→ PROBLEM TO WORK ON
Because only the text is wanted, repeat the records below exactly and omit the pictures.

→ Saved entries
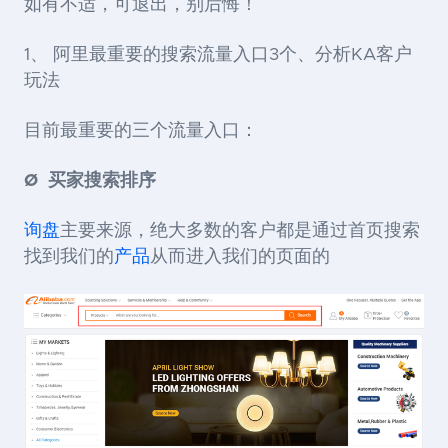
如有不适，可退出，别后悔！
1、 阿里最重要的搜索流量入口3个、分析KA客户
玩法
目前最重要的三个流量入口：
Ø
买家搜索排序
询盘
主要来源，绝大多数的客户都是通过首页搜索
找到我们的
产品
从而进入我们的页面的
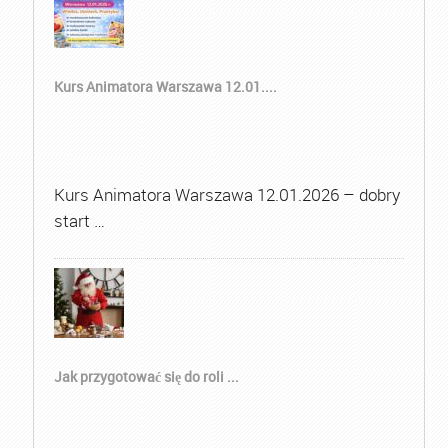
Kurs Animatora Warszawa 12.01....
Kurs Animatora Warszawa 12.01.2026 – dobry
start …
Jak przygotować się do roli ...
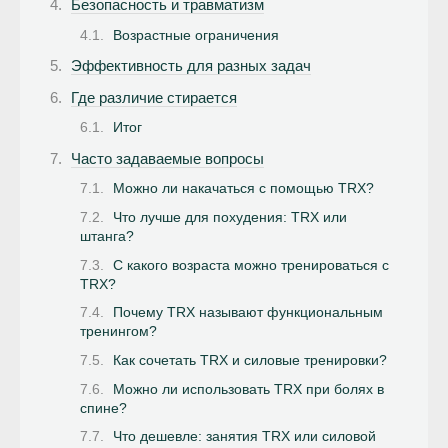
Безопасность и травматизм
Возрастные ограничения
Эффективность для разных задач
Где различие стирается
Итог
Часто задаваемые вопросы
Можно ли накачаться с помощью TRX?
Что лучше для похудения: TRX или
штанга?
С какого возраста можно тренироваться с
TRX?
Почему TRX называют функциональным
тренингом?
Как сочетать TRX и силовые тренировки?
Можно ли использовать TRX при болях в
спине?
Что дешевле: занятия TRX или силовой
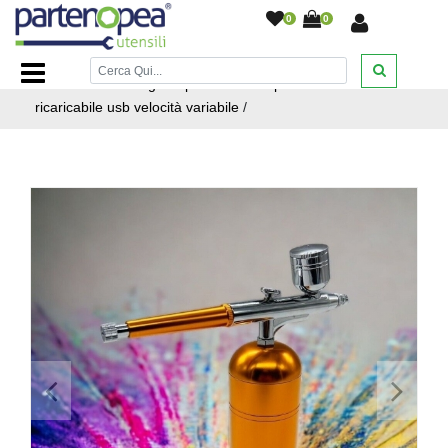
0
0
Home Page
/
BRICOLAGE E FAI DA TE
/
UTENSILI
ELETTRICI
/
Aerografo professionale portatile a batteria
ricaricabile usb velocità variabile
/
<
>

→ RESULT OF THE TASK
如有不适，可退出，别后悔！
1、 阿里最重要的搜索流量入口3个、分析KA客户
玩法
目前最重要的三个流量入口：
Ø
买家搜索排序
询盘
主要来源，绝大多数的客户都是通过首页搜索
找到我们的
产品
从而进入我们的页面的
Kurs Animatora Warszawa 12.01....
Kurs Animatora Warszawa 12.01.2026 – dobry
start …
Jak przygotować się do roli ...
Безопасность и травматизм
Возрастные ограничения
Эффективность для разных задач
Где различие стирается
Итог
Часто задаваемые вопросы
Можно ли накачаться с помощью TRX?
Что лучше для похудения: TRX или
штанга?
С какого возраста можно тренироваться с
TRX?
Почему TRX называют функциональным
тренингом?
Как сочетать TRX и силовые тренировки?
Можно ли использовать TRX при болях в
спине?
Что дешевле: занятия TRX или силовой
0
0
Home Page
/
BRICOLAGE E FAI DA TE
/
UTENSILI
ELETTRICI
/
Aerografo professionale portatile a batteria
ricaricabile usb velocità variabile
/
<
>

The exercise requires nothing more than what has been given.